At the recent ASH meeting, Sattva Neelapu, MD, of the University of Texas MD Anderson Cancer Center presented long-term results, which were published simultaneously in The New England Journal of Medicine.

After at least a year of follow-up (median 15.4 months) after a single Yescarta infusion, 42 percent of treated participants continued to respond, including 40 percent with ongoing complete responses. The median response duration was 11.1 months, and a few people who enrolled in the study early were still cancer-free at 24 months. The researchers reported that higher levels of modified T cells in the blood were associated with better response.

The overall survival rate was 52 percent at 18 months and a majority of surviving patients had no evidence of worsening disease. The median survival duration could not be determined because a majority of patients were still alive.

“The durability of response seen with Yescarta in this long-term follow-up reinforces the major advance that CAR-T therapy represents for these patients,” Neelapu said in a Kite press release. In his presentation he noted that people who make it past six months or a year without recurrence are unlikely to relapse later.

CAR-T therapy can cause potentially life-threatening side effects, as unleashing the modified T cells not only kills cancer cells but can also trigger an excessive immune response that harms healthy tissue. Thirteen percent of ZUMA-1 participants experienced severe cytokine release syndrome (CRS), which can cause symptoms ranging from fevers to organ failure, and 28 percent developed severe neurological side effects. In most cases these adverse events were manageable and reversible.

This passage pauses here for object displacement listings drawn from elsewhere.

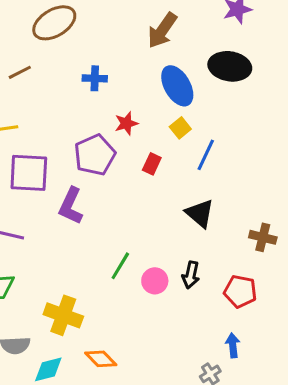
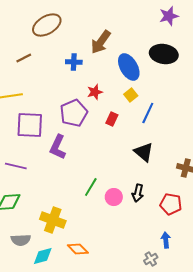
brown arrow: (162, 30) -> (101, 42), moved

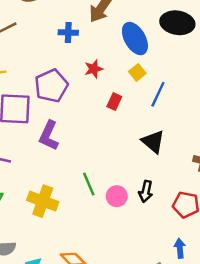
purple pentagon: (74, 113) -> (51, 86), moved
green line: (91, 187) -> (89, 184), turned -54
yellow cross: (53, 220) -> (43, 201), moved

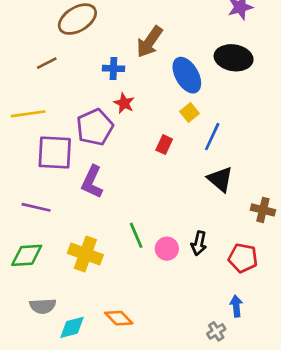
red star: (94, 69) -> (124, 103), moved, turned -30
black triangle: (153, 142) -> (220, 179), moved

ZUMA-1 response rates were much better than those seen in the SCHOLAR-1 trial of people with aggressive lymphoma treated with available salvage therapies—even though the ZUMA-1 participants were older and had more advanced disease and more prior treatments. In that study, the overall response rate was 26 percent, the complete response rate was 7 percent and the median overall survival duration was 6.3 months. After balancing patient characteristics in the two trials, Neelapu and colleagues concluded that the risk of death was 77 percent lower in ZUMA-1 compared with SCHOLAR-1.

CAR-T therapy sometimes fails to work or stops working as cancer cells evolve to avoid the modified T cells. Combination therapy may be one way to overcome resistance.

Frederick Locke, MD, of Moffitt Cancer Center in Tampa, Florida, and colleagues reported early findings from ZUMA-6, a study in which people were treated with Yescarta followed by the checkpoint inhibitor Tecentriq (atezolizumab).

Checkpoint inhibitors like Opdivo (nivolumab) block the PD-1 receptor on T cells while Tecentriq blocks PD-L1, its ligand, or binding partner, on cancer cells. PD-1 is an immune checkpoint that acts as a brake on T-cell activity. Some tumors can hijack PD-1 to turn off immune responses against them. Drugs that block PD-1 or PD-L1 release the brakes and restore T-cell activity against cancer cells. A majority of ZUMA-1 participants had PD-L1–positive tumor cells, suggesting that checkpoint inhibitors might improve response.

Locke’s team reported that ZUMA-6 participants treated with the combination had higher levels of modified T cells than people treated with Yescarta alone in ZUMA-1. Early results from a small number of patients showed promising response rates and the combined side effects were manageable.

In a related presentation, Brian Hill of the Taussig Cancer Institute in Cleveland and colleagues described the case of a ZUMA-1 participant with rapidly progressing lymphoma who did not initially respond to Yescarta. He went on to receive Opdivo, after which his modified T-cell level rose dramatically and he experienced a second episode of cytokine release syndrome, followed by symptom improvement and a 67 percent reduction in tumor size, although he ultimately relapsed again, according to the study abstract.

Based on these findings, the researchers suggested that immune checkpoints may interfere with the activity of CAR-T therapy and checkpoint-blocking drugs could improve response.